----- Data for processing
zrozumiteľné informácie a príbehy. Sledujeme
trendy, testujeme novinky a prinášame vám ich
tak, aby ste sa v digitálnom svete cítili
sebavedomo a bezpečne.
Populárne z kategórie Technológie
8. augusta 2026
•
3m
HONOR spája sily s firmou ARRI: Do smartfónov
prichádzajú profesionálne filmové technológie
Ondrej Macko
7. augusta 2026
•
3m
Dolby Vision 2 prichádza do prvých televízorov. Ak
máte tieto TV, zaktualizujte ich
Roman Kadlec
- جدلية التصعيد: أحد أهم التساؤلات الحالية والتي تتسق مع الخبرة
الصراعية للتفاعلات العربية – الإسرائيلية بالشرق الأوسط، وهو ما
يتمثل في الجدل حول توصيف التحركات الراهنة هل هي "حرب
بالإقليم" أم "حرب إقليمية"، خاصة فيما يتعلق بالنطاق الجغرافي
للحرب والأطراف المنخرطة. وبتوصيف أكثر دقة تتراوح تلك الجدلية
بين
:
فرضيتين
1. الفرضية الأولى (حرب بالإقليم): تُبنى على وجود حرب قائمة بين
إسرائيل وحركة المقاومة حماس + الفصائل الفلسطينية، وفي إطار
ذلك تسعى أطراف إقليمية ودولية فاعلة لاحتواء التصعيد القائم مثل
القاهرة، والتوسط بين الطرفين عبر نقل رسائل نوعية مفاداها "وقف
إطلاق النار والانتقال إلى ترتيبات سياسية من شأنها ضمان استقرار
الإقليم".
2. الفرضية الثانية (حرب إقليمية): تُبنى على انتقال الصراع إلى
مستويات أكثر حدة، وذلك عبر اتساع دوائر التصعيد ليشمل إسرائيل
----------
What the task asks:
For this exercise, find all lines in the records containing the word "أكثر" and copy them.

Answer space:
للحرب والأطراف المنخرطة. وبتوصيف أكثر دقة تتراوح تلك الجدلية
مستويات أكثر حدة، وذلك عبر اتساع دوائر التصعيد ليشمل إسرائيل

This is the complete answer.